Abstract
Background: Wildfire plays an important role in determining ecosystem processes, composition, structure and condition, and is forecast to play a greater role under climate change. Wildfire affects the physicochemical and habitat characteristics of waterways, and the response in freshwater systems depends on characteristics of the fire, landscape and climate. Knowledge of fire effects on freshwater physiochemistry and habitat is predominantly based on suboptimal designed and short-medium term studies. Using a rigorous before-after-control-impact (BACI) study design and up to 28-years timeseries data, we examined if physicochemical and habitat variables changed following wildfire, and the duration of changes relative to unburnt sites in sub-alpine (hereafter alpine) and montane and sub-montane (montane hereafter) environments in south-eastern Australia.
Results:Of the variables hypothesised to change in response to fire, 8 out of 33 variables at alpine sites, and 7 out of 12 variables at montane sites, changed in line with our predictions. Four variables changed in the opposite direction to predictions. Of 11 variables measured at both sites in alpine and montane environments, 3 variables responded to the fire in only one environment (montane zone) and 1 variable (electrical conductivity) responded in both environments but in different directions. For 90% of response variables examined at both alpine sites (33 variables) and montane sites (12 variables) effects were not detectable beyond 2 years post-fire. The remaining 10% of variables examined were detected up to 8 years post fire at alpine sites, and for 2.5 years at montane sites. The duration of detectable effects was greater at alpine sites than montane sites.

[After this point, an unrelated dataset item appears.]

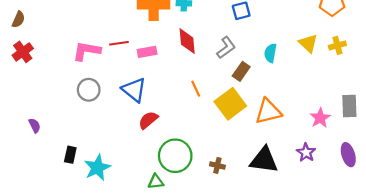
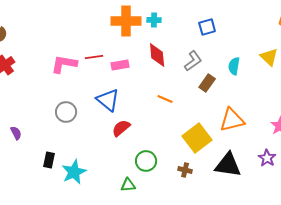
orange line: (196, 89) -> (165, 99), turned -42
gray circle: (89, 90) -> (66, 112), moved
yellow square: (230, 104) -> (197, 138), moved
green circle: (175, 156) -> (146, 161), size x0.7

Conclusions: We found no single consistent effect of fire on stream physicochemistry. Although some variables were found to respond to wildfire in a consistent way, the magnitude and duration of effects varied by site group (alpine versus montane) and site type (site burnt versus catchment burnt), illustrating the complexity of responses to wildfire. The complexity and inconsistency of responses of water physicochemical and habitat variables to wildfires reinforces the need for a better mechanistic understanding of the effects of fire on streams.